Gömülü kelimesini kullanırken ufak bir tereddüt yaşadım. Aslında Türk medyasında genellikle bir sunucunun Anadolu’nun bazı illerini köy köy dolaşıp oradaki “teyzeler” tarafından pişirilen çeşitli yemekleri yemesiyle bize yöresel yemeklerin aktarılması konseptini içeren pek çok program yapıldı. Hem bu tipteki programların fazlalığı hem de çoğumuzun kendi anneanne/babaanne yemeklerinin ne denli lezzetli olduğunun bilincinde olması bu hazinenin pek de gömülü olmayabileceği düşüncesini dayatsa da değinmek istediğim konunun lezzetli yemekler yapan “teyzeler”den daha fazlası olduğunu düşündüğümden bu başlığı atmak istedim.

Ev yemekleri ülkemiz adına son derece önemli bir yer tutuyor ve yıllardan beri Anadolu’da genç bir kadının belirli bir yaşa ulaşana kadar belirli mutfak ve ev işi becerileri elde etmesinin ileriki aile yaşantısı adına bir gereklilik olarak görülmesi pek çok kadının küçük yaşlarda yemek yapmayı öğrenmeye başlamasına sebebiyet vermekte. Dolayısıyla geleneksel aile yapısı içerisinde yetişen (bu yapıdaki ailelerde ev işlerinin ve çocuk bakımının çoğunlukla kadın tarafından üstlenildiği düşünüldüğünde) bir kadının torunlarına yemek yaptığı yaşlara gelinceye kadar mutfak alanında ne denli bir tecrübe edindiği dikkate değer bir gerçektir. Hele ki 2022 TÜİK verilerine göre evde yemek yapma sorumluluğunun %85,4 oranında kadınlar tarafından üstlendiği*  düşünüldüğünde pek çok sene, bahsi geçen Türk kadınlarının yemek yapma deneyimine katkı sağlamakta. Bu geleneksel mutfak eğitimi alaylı ve sınırlı bir biçimde kişilerden aktarıma dayanan bir eğitim olsa da Türk mutfağının farklı alanlara yayılan çeşitliliği ve yoğun beceri gerektiren yöresel yemeklerinin fazlalığı düşünüldüğünde Türk kadınlarındaki bu birikimin büyük bir potansiyel içerdiğinin altını çizmek isterim.
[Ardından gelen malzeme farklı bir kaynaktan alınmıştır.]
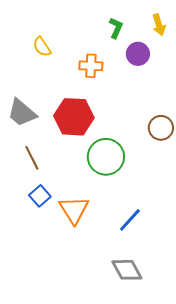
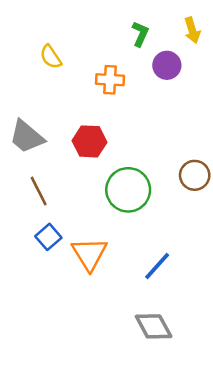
red hexagon: (74, 117) -> (89, 141), size x0.7
brown circle: (161, 128) -> (195, 175), moved

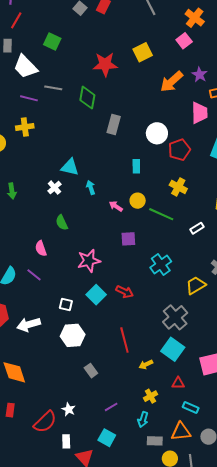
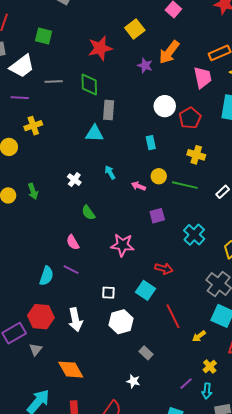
white trapezoid: (25, 67) -> (22, 66), turned -72
purple star: (200, 75) -> (145, 65), moved
purple line: (29, 98) -> (20, 98), moved
gray rectangle: (114, 125) -> (109, 110), moved
cyan triangle: (70, 167) -> (94, 133), moved
pink star: (89, 261) -> (122, 245), turned 30
cyan square: (96, 295) -> (146, 290), moved
white arrow: (29, 325) -> (75, 320), turned -75
purple line: (111, 407) -> (186, 384), moved
white star: (69, 409) -> (133, 381), moved

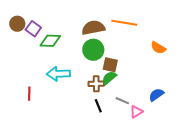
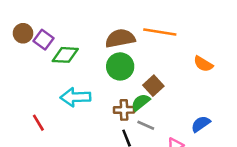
brown square: (110, 65) -> (153, 86), moved, turned 35
red line: (29, 94) -> (38, 123), turned -32
gray line: (122, 101) -> (146, 125), moved

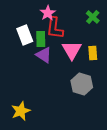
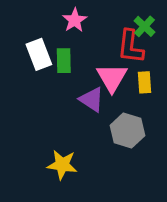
red L-shape: (55, 28) -> (131, 47), moved
purple triangle: (44, 55) -> (92, 99), moved
yellow star: (21, 111) -> (62, 165), moved, turned 30

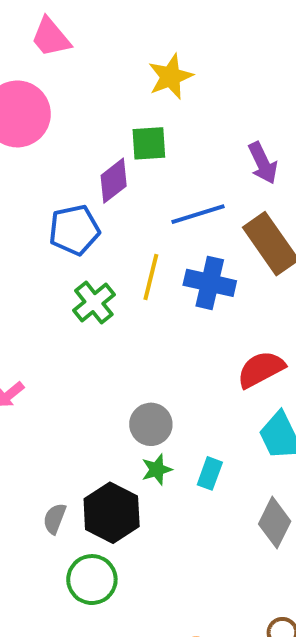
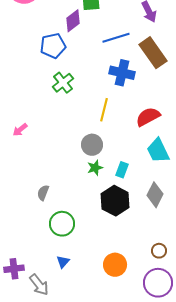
yellow line: (151, 277) -> (104, 110), moved
black hexagon: (112, 513) -> (115, 201), moved

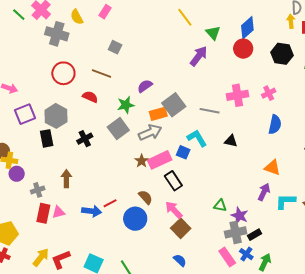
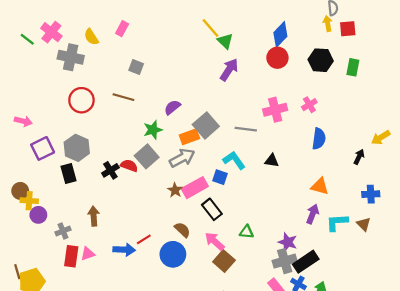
green triangle: (213, 33) -> (225, 41), moved
red semicircle: (90, 97) -> (129, 166), moved
green triangle: (220, 206) -> (247, 232), moved
black rectangle: (254, 235) -> (306, 262), size x1.6

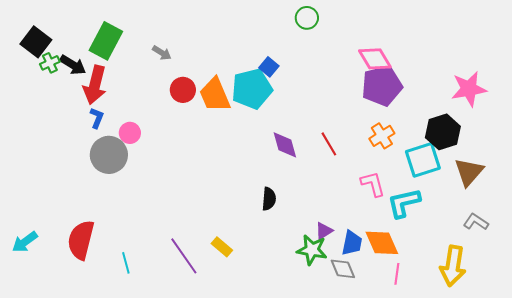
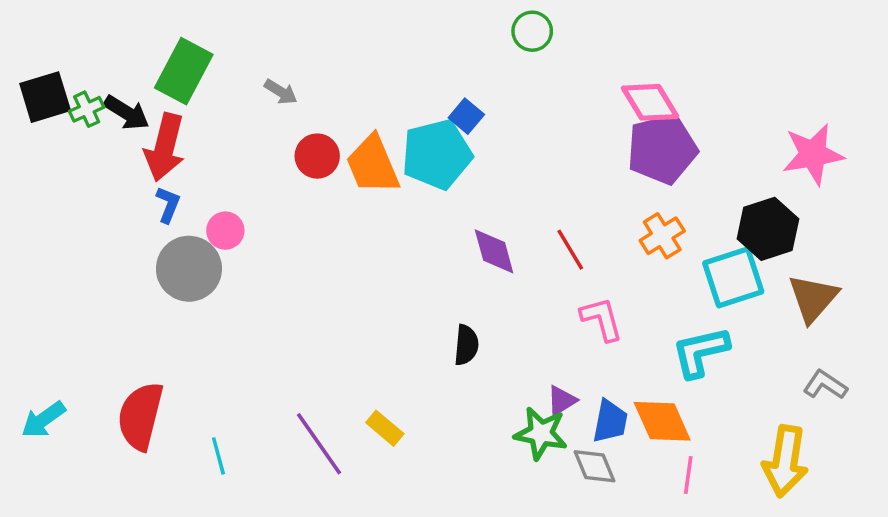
black square: (36, 42) -> (45, 97), moved, turned 36
pink L-shape: (373, 184) -> (602, 319), moved

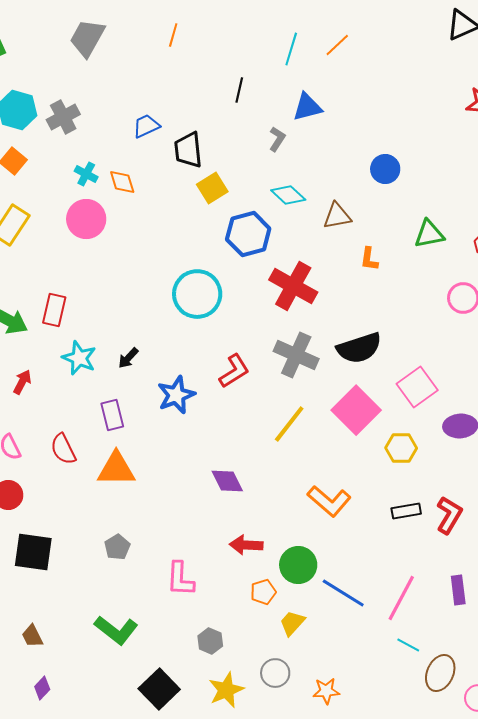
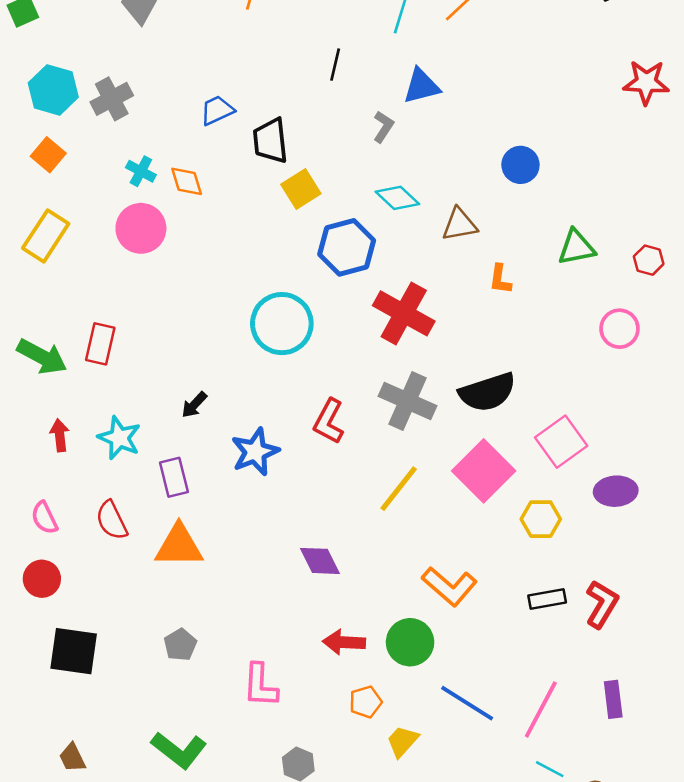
cyan star: (79, 358) -> (119, 438), moved
red L-shape: (234, 371) -> (329, 421), turned 150
red arrow: (22, 382) -> (60, 435), turned -35
green circle: (298, 565) -> (410, 642), moved

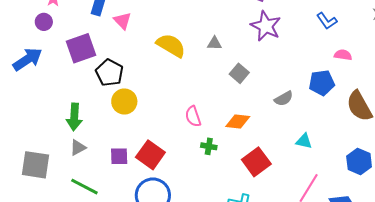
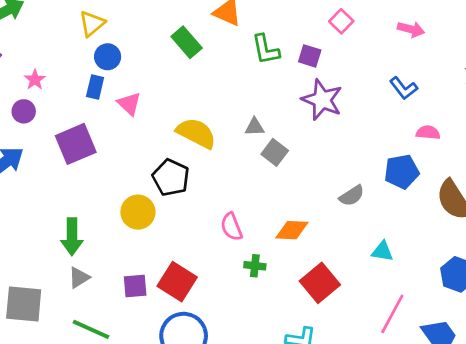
black pentagon: (109, 73) -> (171, 178), moved
gray square: (239, 73) -> (275, 152), moved

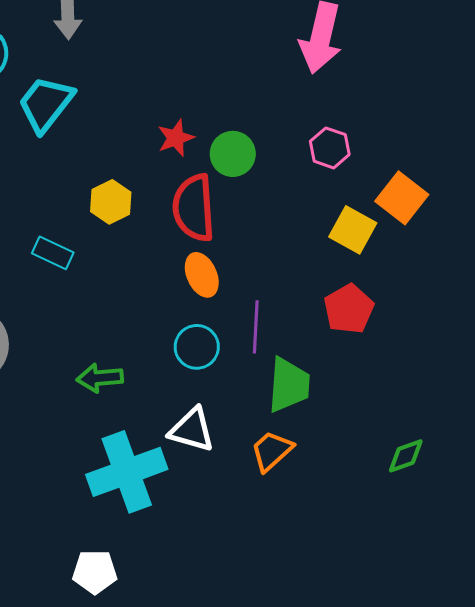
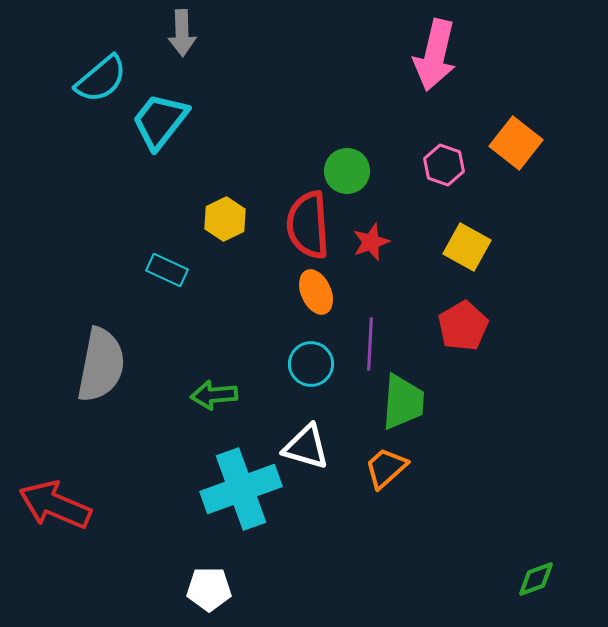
red star: (176, 138) -> (371, 242), moved
orange square: (402, 198) -> (516, 143), moved
green diamond: (406, 456) -> (536, 579), moved

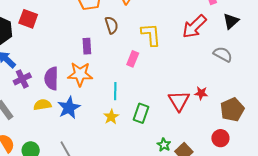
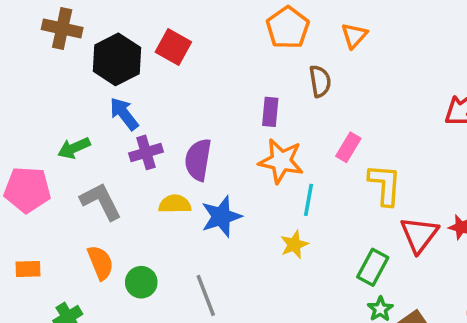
yellow L-shape: (151, 35) -> (385, 185), moved
orange star: (80, 74) -> (281, 161), moved
green rectangle: (141, 113) -> (373, 267), moved

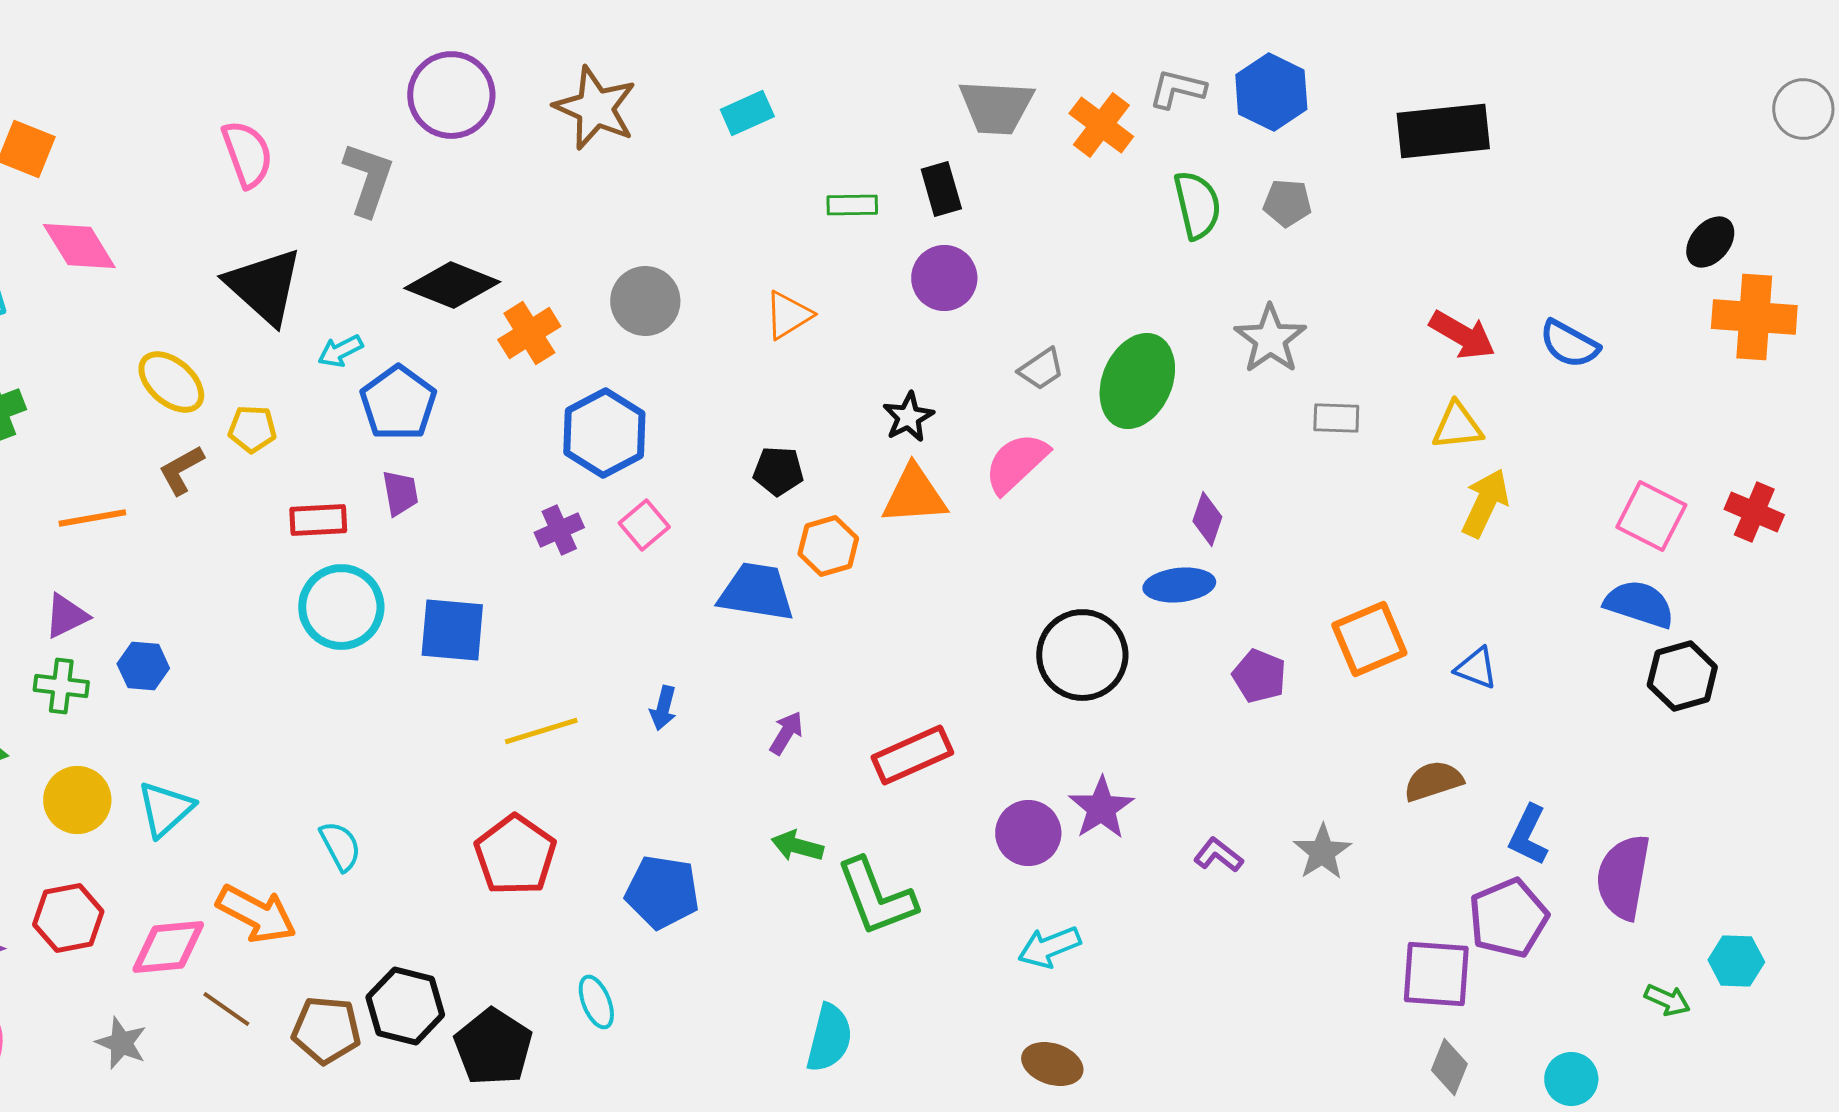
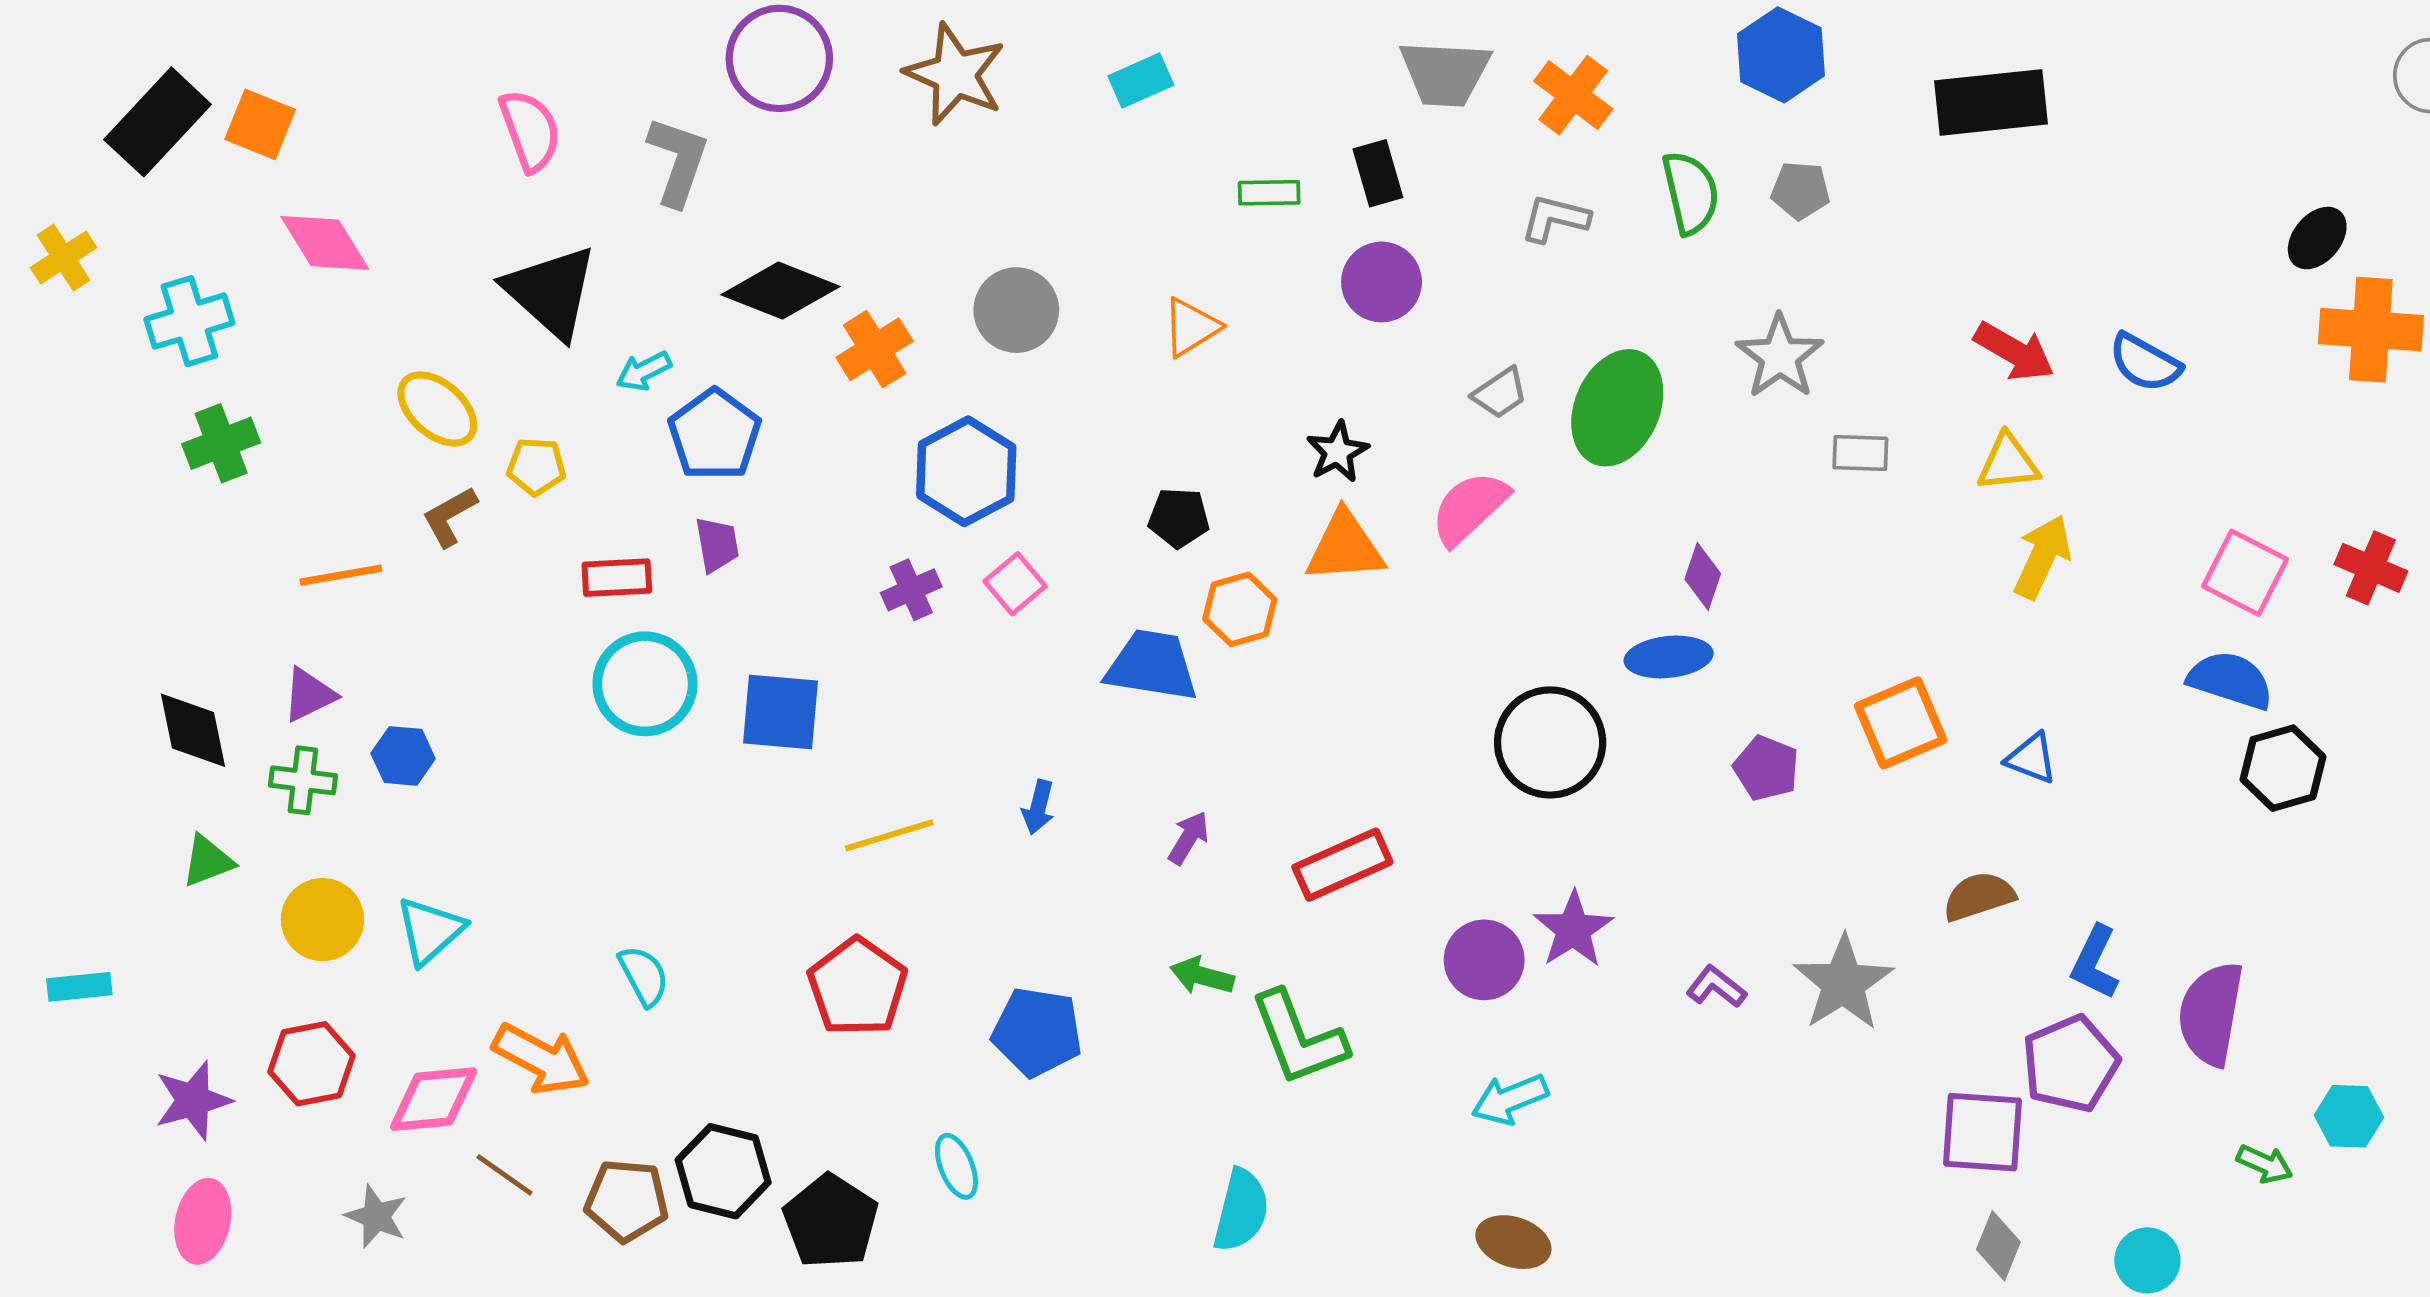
gray L-shape: (1177, 89) -> (1555, 218), moved
gray star: (1322, 852) -> (1843, 983), size x1.4

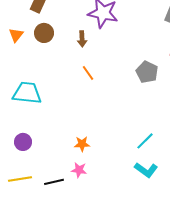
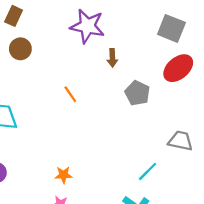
brown arrow: (82, 39) -> (112, 58), moved
cyan line: (145, 141) -> (148, 171), moved

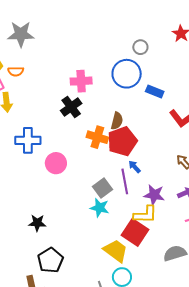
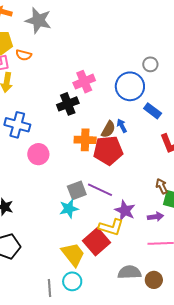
pink cross: (81, 81) -> (84, 82), turned -35
orange cross: (97, 137) -> (85, 140), turned -30
blue arrow: (134, 167) -> (122, 126), moved
purple line: (125, 181) -> (100, 190), turned -70
cyan star: (100, 208) -> (69, 209), turned 30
Bu bahsi geçen aktarıma dayalı eğitim ve senelerin kazandırdığı tecrübenin yanı sıra son 30 yılda sayıca son derece fazlalaşan yemek tarifi verilen programlar ve “Lezzet”, “Sofra” gibi çeşitli yemek dergilerinin de bu potansiyelin sınırlarını genişlettiğini söyleyebiliriz. Küçüklüğümden bu yana anneannem de özellikle bu dergileri düzenli olarak alır ve beğendiği ve ilginç bulduğu tariflerden oluşan gazete ve dergi kupürlerini biriktirirdi. Zaman zaman yaptığı yemeklerde de bu arşivinden öğrendiği bir bileşeni veya tekniği kullandığında yemek üzerindeki etkisini bize heyecanla anlatır, bu yeniliklerle kendi becerisini ve birikimini daha da ileri bir noktaya taşıdığını gözler önüne sererdi.

Fotoğraf: Pinterest

Günümüzde ise çağın değişiklikleri çerçevesinde bu gelişim daha da süratle devam ediyor. Yine bu yazıdaki çıkış noktam olan kendi anneannemi göz önünde bulundurduğumda internetteki çeşitli yemek tarifi siteleri, Instagram ve YouTube gibi mecralardaki yemek içerikleri de kadınların kendilerini bu alanda geliştirmesine katkı sağlamanın yanı sıra, sosyal medyanın “paylaşma ve başkalarına gösterebilme” eklentisiyle de bu kadınların yıllardan beri zaruri olarak nitelendirilen bu görevi hobileştirmesine olanak tanıyor (ya da hobi olarak görebilme ihtiyacı veya isteğinden ötürü hobileştirmesinden) ve bahsi geçen birikim adına da büyük fayda sağlıyor.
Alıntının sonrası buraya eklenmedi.